The President received General Henri Giraud at 12:00 noon this date. Present also were Mr. Harry Hopkins, Mr. Robert D. Murphy, Captain John L. McCrea, Lieutenant Colonel Elliott Roosevelt, and Captain A. Beaufre, Aide-de-camp, to General Giraud.
The President stated to General Giraud that he had been giving consideration to suggesting the formation of a “Committee for the Liberation of France,” to consist of General Giraud, General de Gaulle, and a civilian. The President stated that he recognized the choice of a civilian would no doubt be a matter of some concern to both Generals Giraud and de Gaulle. In this connection, he stated that there were no doubt many Frenchmen who would be unacceptable to Generals Giraud and de Gaulle, and that the important thing to do was to agree on someone of experience as a civil administrator, and unquestioned honesty. [Page 645] The President stated that he did not wish to appear as suggesting anyone, but that he had heard much favorable comment about M. Roger Cambon and M. Boisson. General Giraud stated that M. Petryon [Peyrouton] too had much in his favor. The President stated that under the circumstances, of course, General Giraud would be the senior member of such a committee and that General de Gaulle might be designated as Chief of Staff, or Inspector-General, or some such convenient title. The civilian member of the committee would be the Aide for Civil Administration, and that it was expected this latter member would relieve General Giraud of many of the duties which he now performs in connection with the civil administration. The impression that I gathered was that the formation of such a committee would meet with the approval of General Giraud. “No distractions,” said the General, “should be permitted to interfere with the conduct of the war.”

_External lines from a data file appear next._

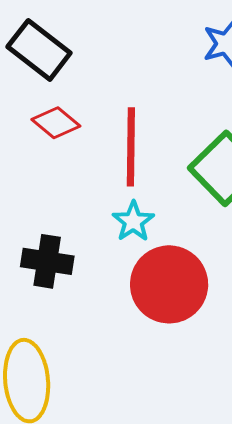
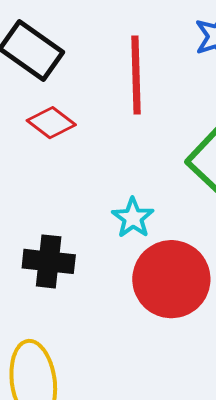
red line: (131, 147) -> (136, 75), moved

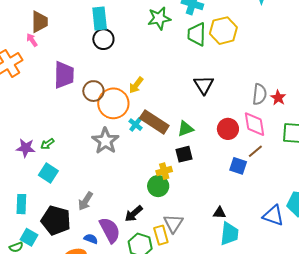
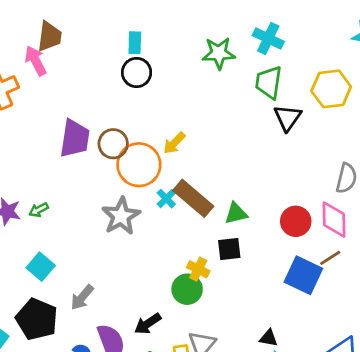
cyan rectangle: (100, 18) -> (135, 43), size x0.7
yellow hexagon: (223, 31) -> (331, 89), moved
pink arrow: (32, 40) -> (36, 61), size x1.5
purple trapezoid: (64, 75) -> (75, 138), moved
black triangle: (204, 85) -> (288, 118), moved
blue square: (238, 166) -> (303, 275), size x1.5
yellow cross: (164, 171) -> (198, 269), turned 35
cyan square: (48, 173) -> (41, 267), moved

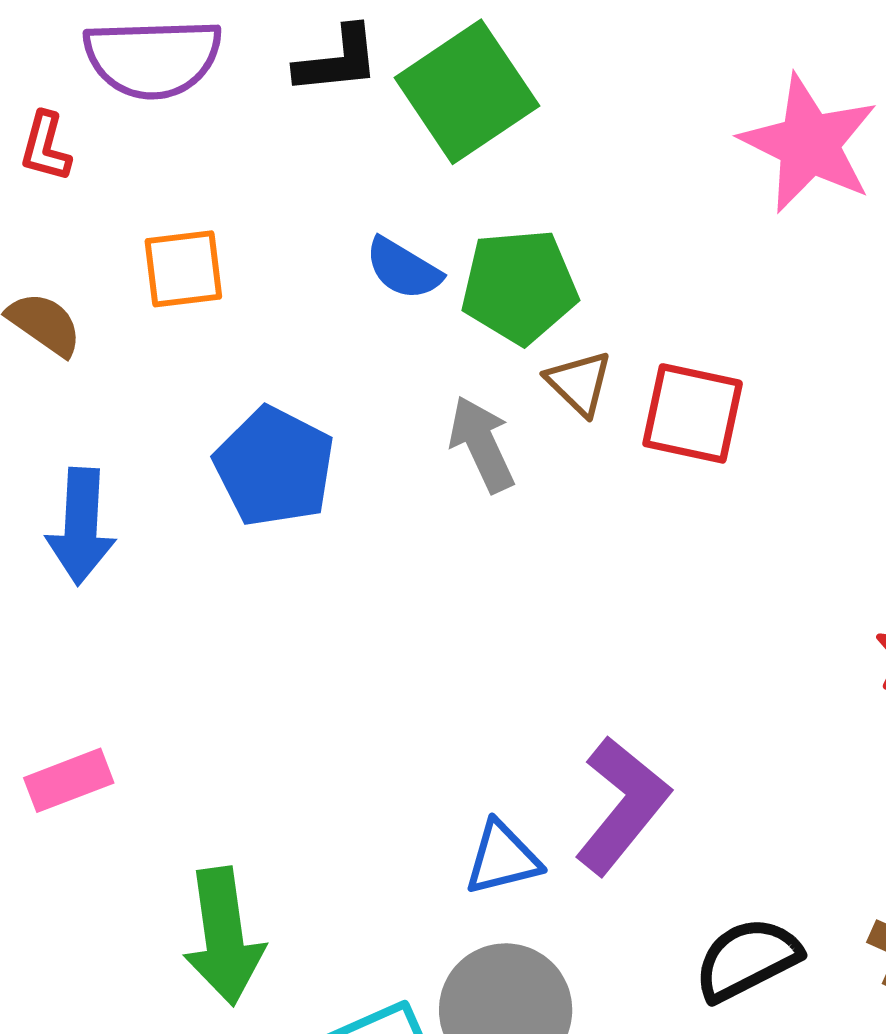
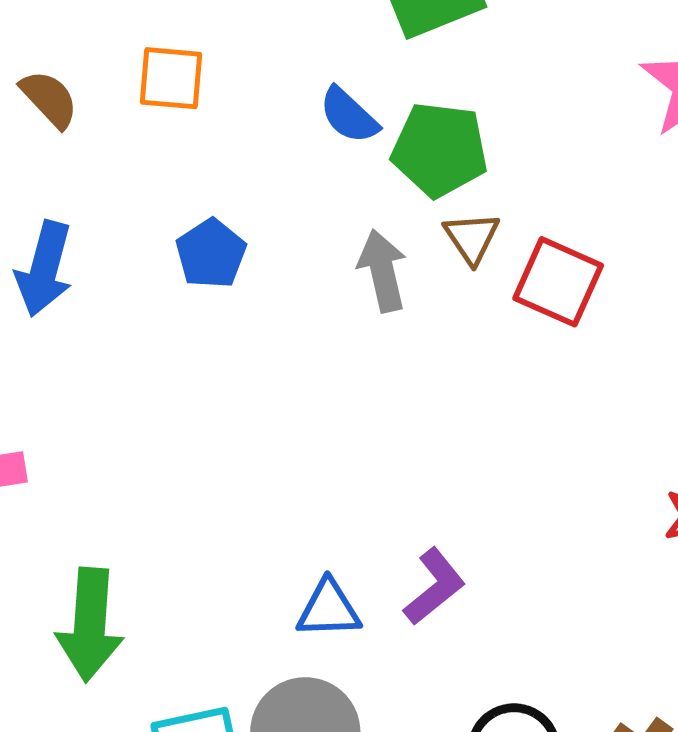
blue pentagon: (274, 467) -> (211, 254), size x0.7
purple L-shape: (622, 805) -> (434, 587), size x0.7

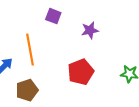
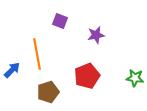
brown pentagon: (27, 90) -> (48, 92), moved

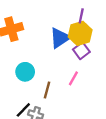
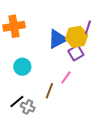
purple line: (81, 16) -> (88, 27), moved
brown line: (47, 90) -> (49, 91), moved

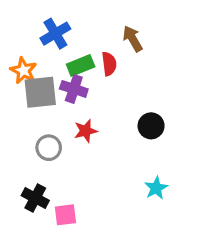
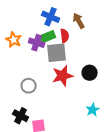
blue cross: (55, 34) -> (51, 17), moved, turned -36
purple cross: (74, 89) -> (37, 43), moved
gray square: (40, 92) -> (57, 53), moved
red star: (86, 131) -> (63, 76), moved, size x1.5

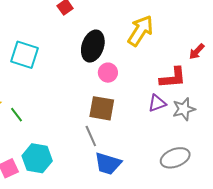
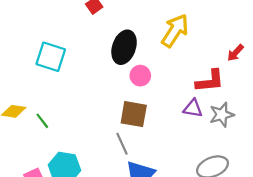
purple triangle: (157, 103) -> (193, 108), turned 30

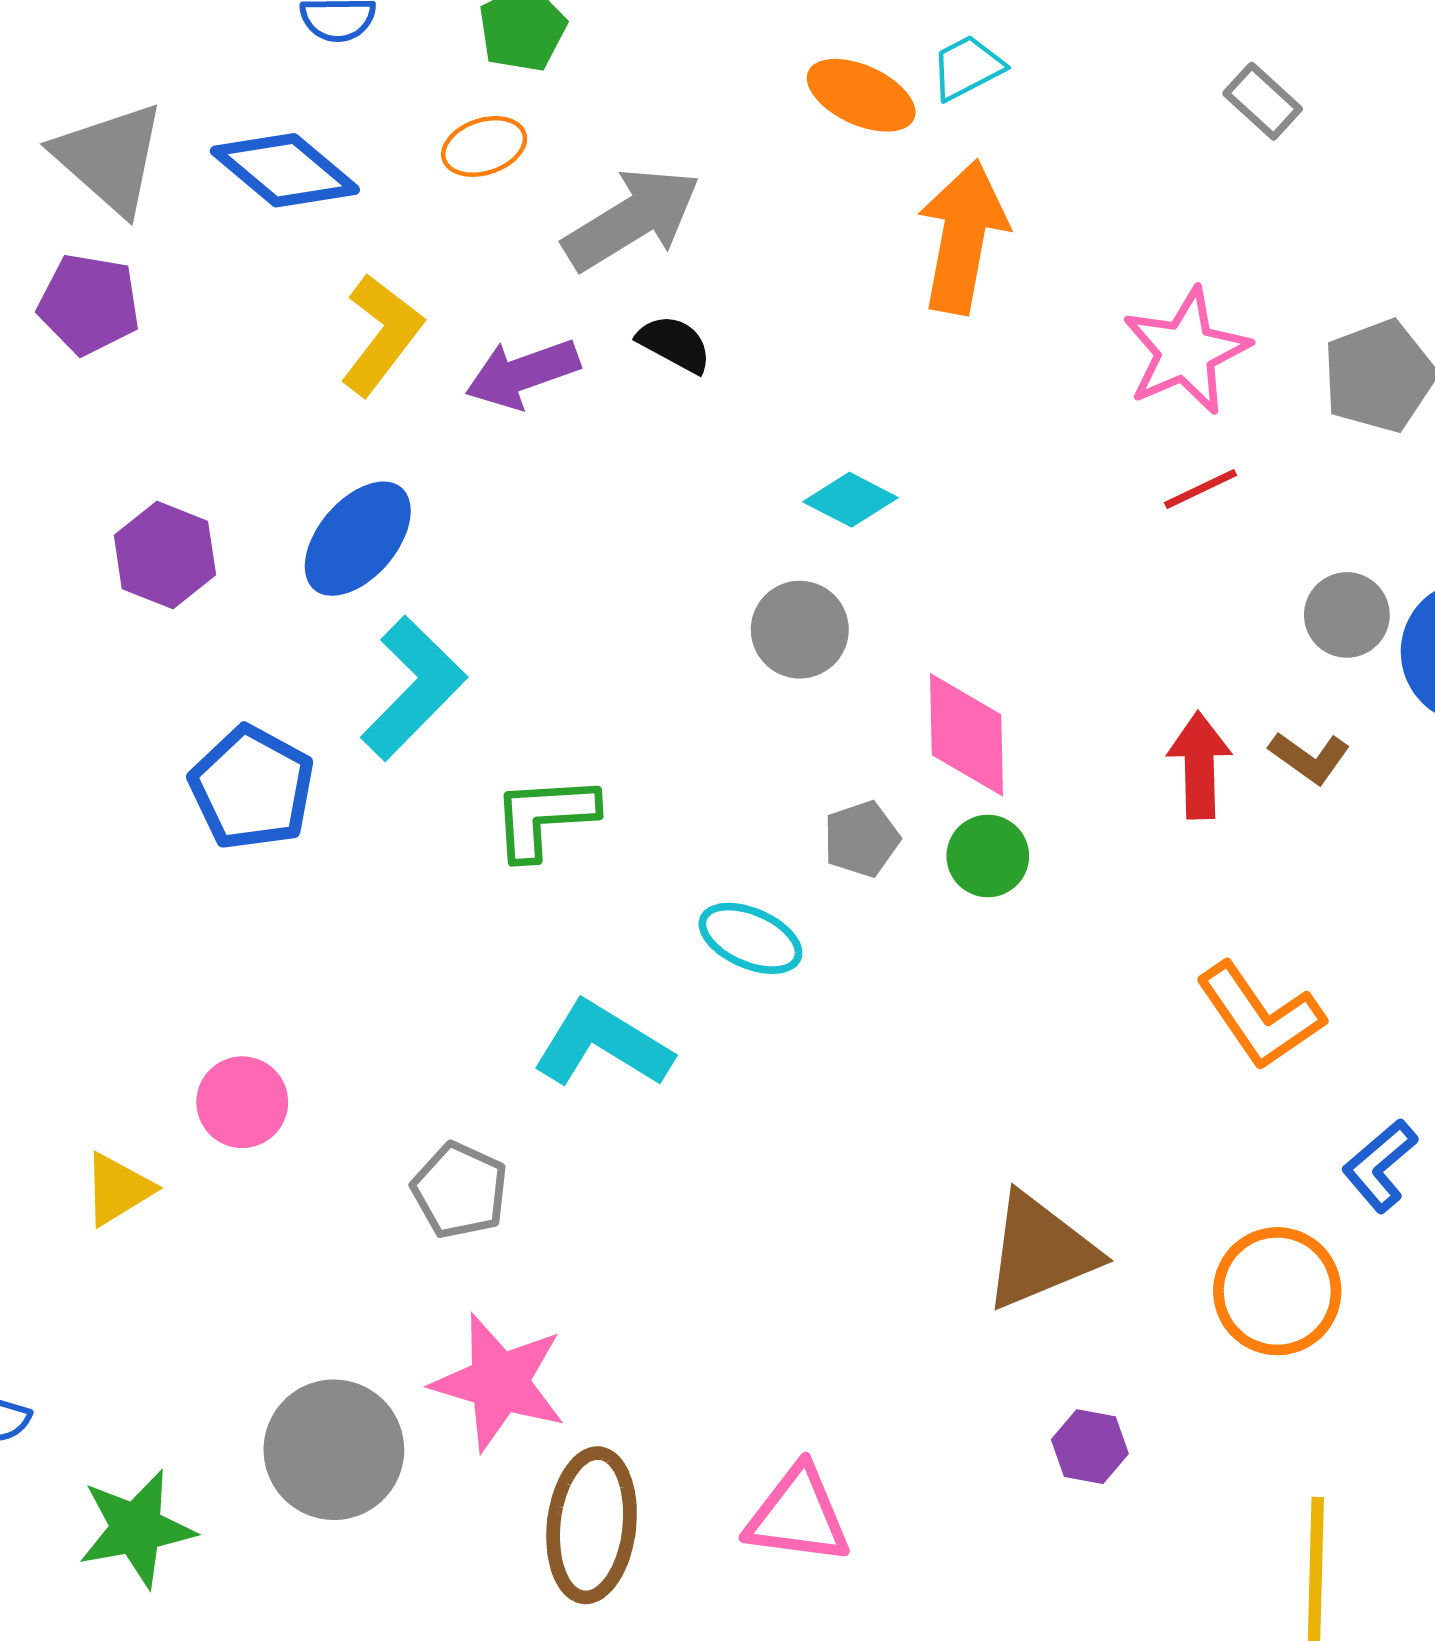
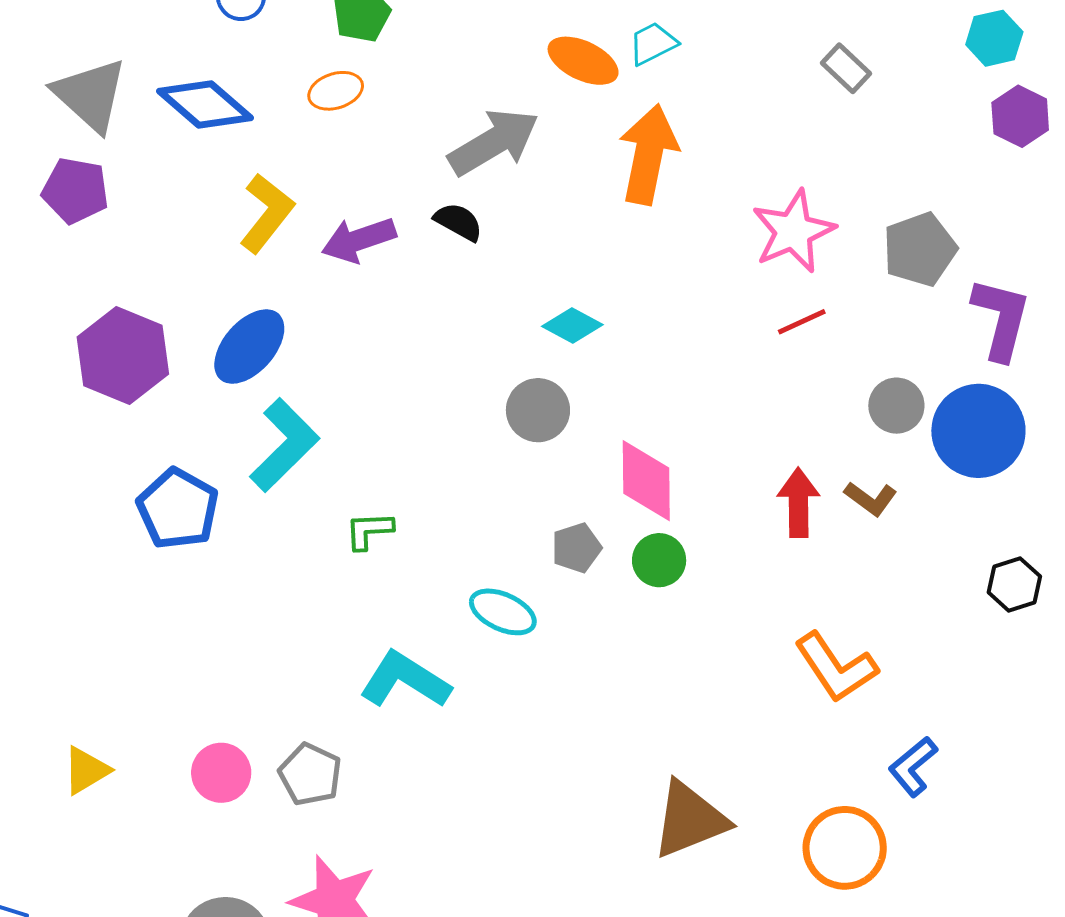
gray arrow: (632, 219) -> (494, 142), moved
purple hexagon: (165, 555) -> (123, 355), size x1.4
green L-shape: (544, 817) -> (369, 530), size x0.7
pink circle: (242, 1102) -> (221, 773), moved

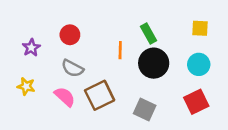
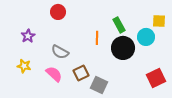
red circle: (70, 35) -> (58, 12), moved
cyan circle: (199, 64) -> (146, 37), moved
brown square: (100, 95) -> (81, 73), size x0.7
gray square: (145, 109) -> (99, 85), moved

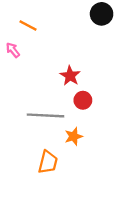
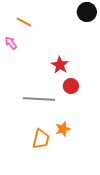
orange star: (74, 136) -> (63, 129), moved

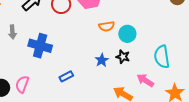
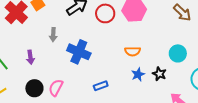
orange semicircle: (107, 26) -> (133, 51), moved
cyan circle: (127, 34) -> (178, 53), moved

In response to a question by the President, General Giraud stated that practically all the political prisoners in North Africa had now been set free. It was stated that many of these prisoners had been confined since the start of the war. He stated that the political prisoners remaining in confinement were so held because of other crimes with which they were charged.
The President asked General Giraud that if the value of the franc were re-pegged in North Africa giving a higher value to the franc, would anyone stand to make a fortune out of such a revaluation. Both General Giraud and Mr. Murphy then explained to the President that there were no large money operators in North Africa. It was stated that no doubt a few people would stand to benefit by such a revaluation, but not in an alarming amount. The President then asked if anyone in France with a considerable amount of francs would stand to benefit by such a re-pegging. Both General Giraud and Mr. Murphy then explained to the President that the French Colonial monetary system is entirely divorced from the Bank of France, and that a revaluation such as proposed by the President would affect only the colonial franc and not the franc of the Bank of France.
The President stated that he had met with the Combined Chiefs of Staff on the evening of January 18 and that the subject of equipping the North African French Army had been given much consideration.1 The President stated that he was pleased to inform General Giraud that General Marshall was enthusiastic about the prospects of such an army and that he (General Marshall) had stated to the President that it was his intention to see that such an army was equipped with our latest and best material rather than from our surplus supplies of [Page 646] older material. General Giraud received this statement with much satisfaction and assured the President that a French army so equipped would give a good account of itself against the enemy.
General Giraud then raised the question of propaganda. He stated that propaganda was a well-recognized weapon, but that it had to be used with care. Specifically, he stated that propaganda intended for the French people must be directed by Frenchmen. He admitted that the United Nations had an interest in such propaganda and that it was only right that our interests be given consideration, but that in the final analysis, a Frenchman should pass on propaganda directed towards the French people. To this the President and Mr. Murphy agreed.
At 12:40 p.m., the President and General Giraud withdrew to the terrace where motion and still pictures were made. After a number of shots had thus been made, the President directed Mr. Hopkins, Captain McCrea, and Captain Beaufre to join the party, and additional pictures were made.2
At 12:50 p.m., General Giraud and his aide, Captain Beaufre, withdrew.